Erstmals nach vierwöchiger Verhandlungsdauer kam im Prozeß um den Brandanschlag auf das Lübecker Flüchtlingsheim die Rede auf die Opfer des Feuers. In der Nacht zum 18. Januar eingesetzte Feuerwehrleute schilderten am Mittwoch, wie sie einzelne Flüchtlinge aus der brennenden Unterkunft in der Hafenstraße gerettet hatten. Die Verteidigerin des Angeklagten Safwan Eid Barbara Klawitter sowie der Brandschutzexperte Ernst Achilles selbst sprachen sich im Anschluß der Zeugenvernehmung gegen einen Befangenheitsantrag gegen den Feuersachverständigen aus.

Zwar seien von außen keine Flammen zu sehen gewesen, berichtete einer der Brandbekämpfer. Im Inneren des hölzernen Vorbaus allerdings habe es total gebrannt. Der Feuerwehr-Azubi Stefan L. konnte dagegen an der Rückfront des Hauses die Verbreitung des Feuers beobachten. Im zweiten Stock, wo er mehrere Kinder zum Sprung in vorbereitete Sprungdecken bewegen wollte, habe es plötzlich eine sogenannte Durchzündung gegeben. Das Feuer sei schlagartig wild entflammt. »Dann habe ich nichts mehr von den Kindern gesehen«.

Der Feuerwehrmann Bernd L. sorgte für einige Verwirrung: Er, der zuvor in einer polizeilichen Vernehmung berichtet hatte, bei der Ankunft am Brandort habe die Eingangstür des hölzernen Vorbaus lichterloh gebrannt, konnte sich daran am Mittwoch nicht mehr erinnern. In dem Anbau, dort wo die Verteidigung den Ausbruch des Brandes vermutet und deshalb einen Anschlag von außen nicht ausschließt, wollte er nur Qualm gesehen haben. Schließlich löste sich die Verwirrung jedoch auf: Der Zeuge wurde offenbar von der Polizei im Januar nicht nach Details seiner Beobachtungen gefragt. Der von ihm am Mittwoch erwähnte weiße Qualm aus dem Vorbau lasse zudem auf eine brennende Quelle innerhalb des Gebäudeteils schließen.

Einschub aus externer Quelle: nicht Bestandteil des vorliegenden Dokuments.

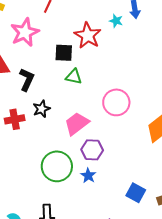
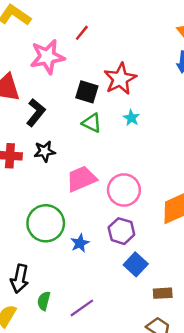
cyan star: (116, 21) -> (131, 118), moved
pink circle: (116, 102) -> (124, 190), moved
purple hexagon: (92, 150) -> (121, 231), moved
blue square: (136, 193) -> (136, 264), moved

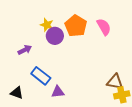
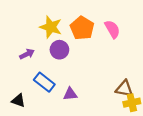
yellow star: (47, 25) -> (51, 27), size x1.5
purple circle: (55, 36) -> (59, 50), moved
purple triangle: (58, 92) -> (70, 94), moved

Indes mehren sich die NebenklägerInnen und deren AnwältInnen von Prozeßtag zu Prozeßtag. Am Mittwoch stieg auch Kate Davidson als Nebenklägerin in das Verfahren ein. Bisher war die ehemalige Heimbewohnerin nicht zugelassen worden, weil sie gemeinsam mit anderen Überlebenden in ihrem Antrag erklärt hatte, sie halte Eid für unschuldig.

Für die Anwältinnen Safwan Eids, Gabriele Heinecke und Barbara Klawitter, hatte der Verhandlungstag bedrohlich begonnen. Sie fanden auf ihrer Bank einen Drohbrief der »Powergroup für deutsche Gerechtigkeit«, in dem sie als »Schmiervotzen« beschimpft wurden, die »die Asylanten« bei sich aufnehmen sollten, damit »sie euch ordentlich durchficken«. Auch Ernst Achilles hatte sich schon von jener »Powergroup« bedrohen lassen müssen.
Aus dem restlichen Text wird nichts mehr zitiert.